To learn how lin-44 controls cell polarity at the molecular level, the lin-44 locus was cloned by transformation rescue (Herman et al., WBG 13(2): 92). Microinjection of a 4.1-kb genomic clone rescues the lin-44 phenotype. Two similar cDNA clones that hybridize specifically to the 4.1-kb clone were isolated. Sequence analysis of the rescuing fragment as well as one of the cDNA clones reveals homology to the Wnt family of secretory glycoproteins. The putative lin-44 cDNA is 1278 bp in length and contains an open reading frame that could encode a protein of 350 amino acid residues. The open reading frame is followed by a 200-nucleotide 3' untranslated region that includes the polyadenylation signal AATAAA and a poly-A tail. The predicted lin-44 protein has several features in common with the Wnt family: 1 ) The size of the predicted lin-44 protein agrees with the average size of 350-380 amino acids for other Wnt proteins. 2) There appears to be an N-terminal hydrophobic signal peptide. 3) There is one prospective site for N-linked glycosylation (other Wnt proteins contain one or two such sites). 4) The predicted lin-44 protein contains 25 cysteine residues, and the positions of 22 of these are strongly conserved among members of the Wnt family. Comparison of the putative lin-44 protein to the other Wnt family members shows that LIN-44 is most similar to DWnt-2 (32.5% sequence identity) from Drosophila melanogaster and to Wnt-7 a(30.3% sequence identity) and 7b (30.7% sequence identity) from the mouse.
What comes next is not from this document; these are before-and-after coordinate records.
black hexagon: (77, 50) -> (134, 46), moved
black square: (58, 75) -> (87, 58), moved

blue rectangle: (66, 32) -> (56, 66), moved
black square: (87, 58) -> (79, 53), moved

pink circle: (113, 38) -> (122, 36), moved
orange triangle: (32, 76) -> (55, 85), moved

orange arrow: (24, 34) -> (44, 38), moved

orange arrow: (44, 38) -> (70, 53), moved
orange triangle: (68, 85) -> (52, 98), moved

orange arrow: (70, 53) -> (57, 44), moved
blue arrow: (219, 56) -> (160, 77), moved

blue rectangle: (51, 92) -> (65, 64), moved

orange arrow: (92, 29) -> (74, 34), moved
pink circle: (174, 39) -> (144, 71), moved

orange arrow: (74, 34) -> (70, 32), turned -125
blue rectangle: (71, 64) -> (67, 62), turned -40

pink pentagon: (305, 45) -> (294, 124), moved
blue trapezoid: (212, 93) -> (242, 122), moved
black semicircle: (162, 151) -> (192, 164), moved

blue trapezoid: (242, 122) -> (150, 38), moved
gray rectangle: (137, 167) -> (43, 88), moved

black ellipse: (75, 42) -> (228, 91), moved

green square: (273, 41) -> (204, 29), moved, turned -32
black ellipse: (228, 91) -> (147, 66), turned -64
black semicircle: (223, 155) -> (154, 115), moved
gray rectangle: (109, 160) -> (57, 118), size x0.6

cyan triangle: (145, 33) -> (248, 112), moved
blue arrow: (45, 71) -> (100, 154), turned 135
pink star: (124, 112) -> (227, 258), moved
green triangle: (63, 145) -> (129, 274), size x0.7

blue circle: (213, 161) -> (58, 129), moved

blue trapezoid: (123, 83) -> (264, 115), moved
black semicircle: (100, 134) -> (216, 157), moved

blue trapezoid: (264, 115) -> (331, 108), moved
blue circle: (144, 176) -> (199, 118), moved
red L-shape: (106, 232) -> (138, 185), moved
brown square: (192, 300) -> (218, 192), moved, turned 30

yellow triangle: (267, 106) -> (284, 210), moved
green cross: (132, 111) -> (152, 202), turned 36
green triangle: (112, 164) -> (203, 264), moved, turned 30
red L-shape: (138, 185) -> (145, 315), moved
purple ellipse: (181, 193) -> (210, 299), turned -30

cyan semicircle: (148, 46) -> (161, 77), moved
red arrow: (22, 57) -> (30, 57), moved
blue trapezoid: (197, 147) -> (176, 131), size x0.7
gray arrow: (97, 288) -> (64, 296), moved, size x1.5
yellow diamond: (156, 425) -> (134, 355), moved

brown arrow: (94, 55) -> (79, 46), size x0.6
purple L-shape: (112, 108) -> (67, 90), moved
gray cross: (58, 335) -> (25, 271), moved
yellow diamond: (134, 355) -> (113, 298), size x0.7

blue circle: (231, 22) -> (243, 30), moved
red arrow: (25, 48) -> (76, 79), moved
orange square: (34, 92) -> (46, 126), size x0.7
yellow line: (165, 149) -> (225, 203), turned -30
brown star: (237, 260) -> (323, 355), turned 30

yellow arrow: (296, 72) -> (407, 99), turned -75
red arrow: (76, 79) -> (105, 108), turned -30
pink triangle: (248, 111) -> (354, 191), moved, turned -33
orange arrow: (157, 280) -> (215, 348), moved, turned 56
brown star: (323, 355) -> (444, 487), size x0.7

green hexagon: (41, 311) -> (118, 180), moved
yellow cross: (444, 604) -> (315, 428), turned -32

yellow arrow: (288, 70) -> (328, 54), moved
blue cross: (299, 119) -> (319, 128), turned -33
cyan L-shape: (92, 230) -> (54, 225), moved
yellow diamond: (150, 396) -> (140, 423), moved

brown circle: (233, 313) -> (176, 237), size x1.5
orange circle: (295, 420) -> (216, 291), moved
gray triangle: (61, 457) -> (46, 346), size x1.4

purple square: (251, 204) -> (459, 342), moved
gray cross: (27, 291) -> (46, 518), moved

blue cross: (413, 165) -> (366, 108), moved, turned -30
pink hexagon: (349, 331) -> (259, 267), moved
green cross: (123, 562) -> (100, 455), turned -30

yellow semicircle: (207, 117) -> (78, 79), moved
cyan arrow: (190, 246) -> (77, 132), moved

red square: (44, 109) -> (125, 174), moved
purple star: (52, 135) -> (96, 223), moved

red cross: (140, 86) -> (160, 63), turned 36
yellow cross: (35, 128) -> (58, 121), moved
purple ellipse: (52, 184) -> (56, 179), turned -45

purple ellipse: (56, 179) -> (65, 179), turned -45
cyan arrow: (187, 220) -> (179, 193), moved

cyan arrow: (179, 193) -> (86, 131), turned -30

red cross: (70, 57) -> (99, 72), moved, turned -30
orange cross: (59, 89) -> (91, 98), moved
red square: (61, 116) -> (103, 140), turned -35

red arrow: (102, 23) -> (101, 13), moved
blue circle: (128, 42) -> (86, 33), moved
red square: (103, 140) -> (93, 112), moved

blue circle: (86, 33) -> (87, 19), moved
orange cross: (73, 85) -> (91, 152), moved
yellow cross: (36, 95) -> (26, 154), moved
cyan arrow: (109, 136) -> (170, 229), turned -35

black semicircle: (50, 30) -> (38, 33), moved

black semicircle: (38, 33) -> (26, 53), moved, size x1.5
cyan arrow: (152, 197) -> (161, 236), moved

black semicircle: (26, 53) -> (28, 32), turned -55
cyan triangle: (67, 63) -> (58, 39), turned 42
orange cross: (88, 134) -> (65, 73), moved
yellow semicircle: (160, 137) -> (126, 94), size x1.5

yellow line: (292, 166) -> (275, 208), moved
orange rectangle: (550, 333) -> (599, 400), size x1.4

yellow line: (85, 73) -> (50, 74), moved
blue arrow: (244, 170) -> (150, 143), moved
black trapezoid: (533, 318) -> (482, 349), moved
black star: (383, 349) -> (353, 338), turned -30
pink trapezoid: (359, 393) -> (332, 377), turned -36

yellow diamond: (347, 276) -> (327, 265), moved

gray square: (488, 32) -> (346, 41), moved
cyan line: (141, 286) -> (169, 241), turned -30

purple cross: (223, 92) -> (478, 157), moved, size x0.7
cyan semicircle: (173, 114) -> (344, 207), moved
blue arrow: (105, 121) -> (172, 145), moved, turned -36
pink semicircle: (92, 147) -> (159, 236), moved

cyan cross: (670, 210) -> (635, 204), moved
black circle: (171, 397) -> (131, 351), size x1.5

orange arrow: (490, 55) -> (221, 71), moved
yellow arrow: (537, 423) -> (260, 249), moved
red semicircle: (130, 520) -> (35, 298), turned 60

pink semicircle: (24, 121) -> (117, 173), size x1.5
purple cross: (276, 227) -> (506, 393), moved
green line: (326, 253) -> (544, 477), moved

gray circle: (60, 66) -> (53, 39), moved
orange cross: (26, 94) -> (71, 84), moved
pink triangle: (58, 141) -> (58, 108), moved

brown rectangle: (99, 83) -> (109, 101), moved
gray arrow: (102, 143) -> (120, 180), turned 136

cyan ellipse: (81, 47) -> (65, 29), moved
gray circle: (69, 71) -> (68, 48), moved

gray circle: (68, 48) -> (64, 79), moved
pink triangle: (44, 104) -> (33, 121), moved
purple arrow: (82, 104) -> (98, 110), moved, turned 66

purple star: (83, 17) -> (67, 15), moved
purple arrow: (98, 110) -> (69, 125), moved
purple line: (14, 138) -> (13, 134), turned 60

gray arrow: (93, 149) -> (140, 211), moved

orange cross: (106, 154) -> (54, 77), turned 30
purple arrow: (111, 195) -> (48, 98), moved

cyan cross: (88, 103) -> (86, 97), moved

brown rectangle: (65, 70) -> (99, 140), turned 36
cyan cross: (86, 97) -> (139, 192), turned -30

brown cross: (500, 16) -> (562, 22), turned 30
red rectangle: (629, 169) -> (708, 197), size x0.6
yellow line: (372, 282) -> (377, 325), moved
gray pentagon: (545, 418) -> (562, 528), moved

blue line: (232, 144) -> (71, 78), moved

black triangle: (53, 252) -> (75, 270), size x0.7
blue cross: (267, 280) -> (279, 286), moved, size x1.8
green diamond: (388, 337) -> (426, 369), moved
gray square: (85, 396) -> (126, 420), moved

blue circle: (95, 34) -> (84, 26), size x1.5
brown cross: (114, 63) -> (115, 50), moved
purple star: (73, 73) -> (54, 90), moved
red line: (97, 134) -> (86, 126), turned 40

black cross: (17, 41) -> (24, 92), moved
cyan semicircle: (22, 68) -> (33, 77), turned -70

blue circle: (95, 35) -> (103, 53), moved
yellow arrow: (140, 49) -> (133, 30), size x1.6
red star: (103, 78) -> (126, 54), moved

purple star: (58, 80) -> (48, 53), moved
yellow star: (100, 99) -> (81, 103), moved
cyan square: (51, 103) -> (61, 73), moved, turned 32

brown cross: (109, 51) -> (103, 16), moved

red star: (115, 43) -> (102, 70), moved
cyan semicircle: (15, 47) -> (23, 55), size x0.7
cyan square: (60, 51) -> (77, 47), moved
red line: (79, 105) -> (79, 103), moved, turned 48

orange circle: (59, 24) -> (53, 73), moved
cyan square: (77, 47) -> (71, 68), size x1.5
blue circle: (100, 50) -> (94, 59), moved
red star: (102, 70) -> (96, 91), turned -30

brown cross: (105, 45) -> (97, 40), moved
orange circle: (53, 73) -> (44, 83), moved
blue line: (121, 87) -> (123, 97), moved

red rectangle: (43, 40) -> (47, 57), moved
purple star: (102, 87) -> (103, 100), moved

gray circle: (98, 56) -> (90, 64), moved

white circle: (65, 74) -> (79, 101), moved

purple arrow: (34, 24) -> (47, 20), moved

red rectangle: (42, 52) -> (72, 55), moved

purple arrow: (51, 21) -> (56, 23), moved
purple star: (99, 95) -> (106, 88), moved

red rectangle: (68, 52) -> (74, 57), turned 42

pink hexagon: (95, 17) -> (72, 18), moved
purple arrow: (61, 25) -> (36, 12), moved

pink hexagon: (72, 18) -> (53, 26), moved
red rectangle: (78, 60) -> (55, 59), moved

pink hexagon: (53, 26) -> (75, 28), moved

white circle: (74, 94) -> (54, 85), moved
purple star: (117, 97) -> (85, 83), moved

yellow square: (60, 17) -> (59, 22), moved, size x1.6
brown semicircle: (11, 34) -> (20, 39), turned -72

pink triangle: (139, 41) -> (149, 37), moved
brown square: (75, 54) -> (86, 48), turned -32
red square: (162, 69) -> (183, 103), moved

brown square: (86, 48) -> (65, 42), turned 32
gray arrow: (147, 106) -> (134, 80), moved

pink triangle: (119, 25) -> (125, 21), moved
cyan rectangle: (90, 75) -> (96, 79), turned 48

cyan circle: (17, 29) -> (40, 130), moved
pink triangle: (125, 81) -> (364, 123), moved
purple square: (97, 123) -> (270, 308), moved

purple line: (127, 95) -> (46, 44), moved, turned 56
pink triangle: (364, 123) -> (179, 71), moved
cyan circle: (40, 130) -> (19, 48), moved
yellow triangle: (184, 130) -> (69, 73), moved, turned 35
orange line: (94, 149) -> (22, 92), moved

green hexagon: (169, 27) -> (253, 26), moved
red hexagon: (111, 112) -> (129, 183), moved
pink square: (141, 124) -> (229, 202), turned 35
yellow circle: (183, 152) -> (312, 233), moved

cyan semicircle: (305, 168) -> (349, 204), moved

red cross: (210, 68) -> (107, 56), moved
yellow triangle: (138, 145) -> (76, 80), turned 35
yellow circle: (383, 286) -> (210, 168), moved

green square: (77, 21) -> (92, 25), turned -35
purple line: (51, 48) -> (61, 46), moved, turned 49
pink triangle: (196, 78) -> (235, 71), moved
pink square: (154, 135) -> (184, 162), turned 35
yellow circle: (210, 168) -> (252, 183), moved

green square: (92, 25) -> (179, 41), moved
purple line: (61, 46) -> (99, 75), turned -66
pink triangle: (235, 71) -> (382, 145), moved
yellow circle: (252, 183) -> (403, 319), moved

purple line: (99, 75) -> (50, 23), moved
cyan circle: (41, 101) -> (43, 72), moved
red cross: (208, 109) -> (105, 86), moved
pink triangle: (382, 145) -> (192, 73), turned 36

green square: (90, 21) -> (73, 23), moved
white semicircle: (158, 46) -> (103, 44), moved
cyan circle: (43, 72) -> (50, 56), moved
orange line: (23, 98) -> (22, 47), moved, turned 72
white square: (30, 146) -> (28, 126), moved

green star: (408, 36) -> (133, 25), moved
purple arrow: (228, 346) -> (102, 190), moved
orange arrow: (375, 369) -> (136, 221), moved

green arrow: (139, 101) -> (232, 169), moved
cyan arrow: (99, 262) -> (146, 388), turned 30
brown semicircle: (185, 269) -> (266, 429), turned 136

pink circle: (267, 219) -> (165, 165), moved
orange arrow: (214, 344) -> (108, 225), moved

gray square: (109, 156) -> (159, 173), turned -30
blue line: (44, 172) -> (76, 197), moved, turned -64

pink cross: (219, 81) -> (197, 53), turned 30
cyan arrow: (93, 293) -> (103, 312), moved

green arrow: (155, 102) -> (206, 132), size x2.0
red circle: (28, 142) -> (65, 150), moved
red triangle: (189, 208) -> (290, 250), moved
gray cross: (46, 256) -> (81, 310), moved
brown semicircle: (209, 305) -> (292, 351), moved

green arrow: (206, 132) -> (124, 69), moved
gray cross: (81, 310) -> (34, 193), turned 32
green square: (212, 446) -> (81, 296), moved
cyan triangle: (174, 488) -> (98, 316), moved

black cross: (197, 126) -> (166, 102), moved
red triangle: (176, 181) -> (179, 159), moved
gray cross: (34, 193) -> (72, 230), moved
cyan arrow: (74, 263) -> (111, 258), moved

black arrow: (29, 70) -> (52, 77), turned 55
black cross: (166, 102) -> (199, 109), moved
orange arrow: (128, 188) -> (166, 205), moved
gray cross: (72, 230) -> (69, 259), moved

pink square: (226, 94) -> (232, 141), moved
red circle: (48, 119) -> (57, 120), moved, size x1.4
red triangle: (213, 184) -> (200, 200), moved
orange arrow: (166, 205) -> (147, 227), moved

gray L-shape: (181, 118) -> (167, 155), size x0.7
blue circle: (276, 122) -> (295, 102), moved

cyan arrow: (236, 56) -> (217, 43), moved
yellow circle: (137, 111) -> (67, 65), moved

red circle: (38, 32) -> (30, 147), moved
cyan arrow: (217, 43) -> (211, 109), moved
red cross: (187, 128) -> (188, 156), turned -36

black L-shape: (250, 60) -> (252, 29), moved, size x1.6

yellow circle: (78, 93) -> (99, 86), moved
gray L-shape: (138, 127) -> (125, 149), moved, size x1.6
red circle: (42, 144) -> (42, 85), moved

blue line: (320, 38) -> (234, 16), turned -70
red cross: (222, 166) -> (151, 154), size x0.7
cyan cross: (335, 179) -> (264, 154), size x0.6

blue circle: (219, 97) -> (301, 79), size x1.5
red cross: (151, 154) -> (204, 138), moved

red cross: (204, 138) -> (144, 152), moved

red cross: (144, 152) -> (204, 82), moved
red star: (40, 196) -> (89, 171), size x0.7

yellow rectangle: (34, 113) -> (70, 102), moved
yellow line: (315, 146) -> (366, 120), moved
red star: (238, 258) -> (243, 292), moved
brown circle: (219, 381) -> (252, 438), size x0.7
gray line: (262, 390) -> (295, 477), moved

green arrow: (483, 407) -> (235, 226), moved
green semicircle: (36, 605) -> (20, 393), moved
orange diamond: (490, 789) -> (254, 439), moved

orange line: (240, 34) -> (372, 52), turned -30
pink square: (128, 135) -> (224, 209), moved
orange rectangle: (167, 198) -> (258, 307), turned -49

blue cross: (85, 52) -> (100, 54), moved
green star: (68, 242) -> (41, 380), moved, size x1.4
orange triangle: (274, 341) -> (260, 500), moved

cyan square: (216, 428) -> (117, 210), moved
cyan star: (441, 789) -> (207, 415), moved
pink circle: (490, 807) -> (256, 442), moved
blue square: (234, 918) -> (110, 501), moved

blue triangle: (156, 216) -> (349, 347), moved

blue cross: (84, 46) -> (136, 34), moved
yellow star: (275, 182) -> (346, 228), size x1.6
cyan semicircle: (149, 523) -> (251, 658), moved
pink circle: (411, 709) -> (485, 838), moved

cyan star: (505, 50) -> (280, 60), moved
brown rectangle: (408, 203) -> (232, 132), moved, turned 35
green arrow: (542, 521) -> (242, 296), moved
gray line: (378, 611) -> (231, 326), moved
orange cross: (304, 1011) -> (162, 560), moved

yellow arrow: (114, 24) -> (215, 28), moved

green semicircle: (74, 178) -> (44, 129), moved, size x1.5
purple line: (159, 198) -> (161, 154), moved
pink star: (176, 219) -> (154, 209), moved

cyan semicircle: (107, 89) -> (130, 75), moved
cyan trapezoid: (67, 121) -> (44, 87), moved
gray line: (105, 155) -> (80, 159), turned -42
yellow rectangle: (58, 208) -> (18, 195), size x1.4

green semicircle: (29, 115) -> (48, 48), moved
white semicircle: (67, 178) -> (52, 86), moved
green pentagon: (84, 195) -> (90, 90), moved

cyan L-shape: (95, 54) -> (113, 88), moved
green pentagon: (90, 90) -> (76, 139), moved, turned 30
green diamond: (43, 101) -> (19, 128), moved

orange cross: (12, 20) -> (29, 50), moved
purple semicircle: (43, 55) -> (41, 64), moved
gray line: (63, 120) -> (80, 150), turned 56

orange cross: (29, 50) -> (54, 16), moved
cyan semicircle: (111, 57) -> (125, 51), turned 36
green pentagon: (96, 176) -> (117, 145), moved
That lin-44 encodes a Wnt protein fits well with previous observations that suggest cell interactions may be involved in the orientation of cell polarity. The cells affected by lin-44 mutations are related by position and not by lineage history. In wild-type animals, the polarities of the F and U cells are known to depend upon the presence of the B cell, and in lin-44 mutants either all three of these cells have polarity reversals or all have normal polarity. In light of these observations, we envision a model in which a cell (or cells) in the tail expresses LIN-4 ,which functions to signal polarity information to neighboring cells. We are currently trying to identify those cells that express LIN-4 and those which require LIN-44 function.